__DIRECTIONS FOR THIS TASK__
Give again, exactly as written, each line of the material below starting at the line that contains "CLAUDIO URSINO!!!" and ending at the line that contains "JUEVES DE RADIO!!!". Both ends count, and no other line does.

__MATERIAL FOR THIS TASK__
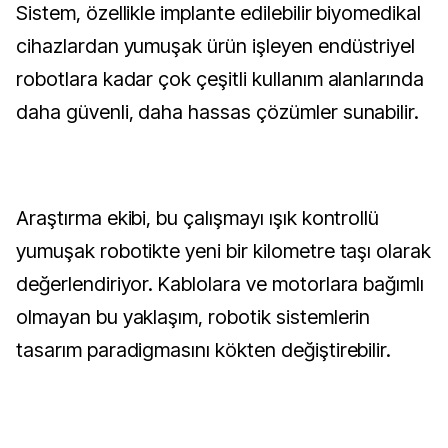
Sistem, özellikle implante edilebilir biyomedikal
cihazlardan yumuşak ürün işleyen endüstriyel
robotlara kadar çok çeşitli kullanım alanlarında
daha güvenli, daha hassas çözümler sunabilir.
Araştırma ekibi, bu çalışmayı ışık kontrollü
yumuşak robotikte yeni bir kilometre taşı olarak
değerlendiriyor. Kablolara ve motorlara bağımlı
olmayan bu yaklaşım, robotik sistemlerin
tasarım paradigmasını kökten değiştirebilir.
==
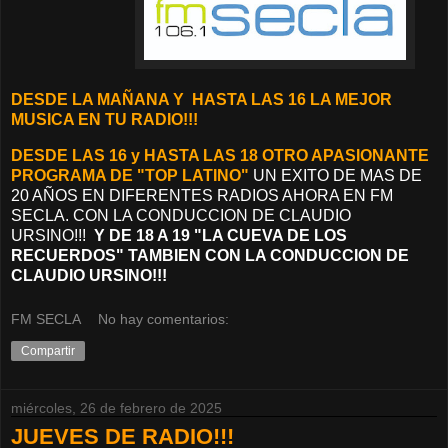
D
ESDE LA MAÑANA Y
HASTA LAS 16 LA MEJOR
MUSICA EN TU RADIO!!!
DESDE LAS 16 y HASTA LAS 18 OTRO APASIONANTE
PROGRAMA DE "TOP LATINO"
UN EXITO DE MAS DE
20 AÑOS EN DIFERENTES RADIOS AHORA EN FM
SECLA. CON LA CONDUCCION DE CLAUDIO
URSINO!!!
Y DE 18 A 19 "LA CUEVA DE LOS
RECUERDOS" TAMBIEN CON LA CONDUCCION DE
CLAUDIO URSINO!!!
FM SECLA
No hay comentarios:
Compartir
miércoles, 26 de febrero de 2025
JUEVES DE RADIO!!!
--
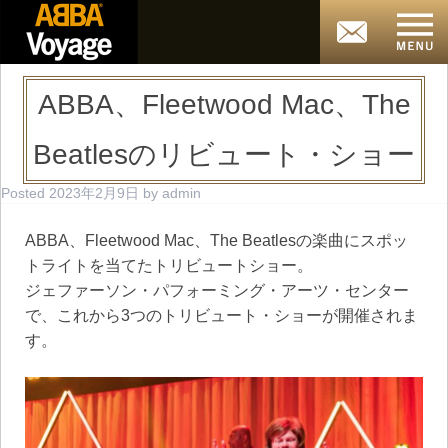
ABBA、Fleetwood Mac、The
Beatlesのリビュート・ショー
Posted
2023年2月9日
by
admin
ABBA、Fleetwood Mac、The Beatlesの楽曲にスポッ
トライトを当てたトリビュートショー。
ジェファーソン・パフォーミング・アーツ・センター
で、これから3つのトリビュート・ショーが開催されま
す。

__TASK OUTPUT__
CLAUDIO URSINO!!!
FM SECLA
No hay comentarios:
Compartir
miércoles, 26 de febrero de 2025
JUEVES DE RADIO!!!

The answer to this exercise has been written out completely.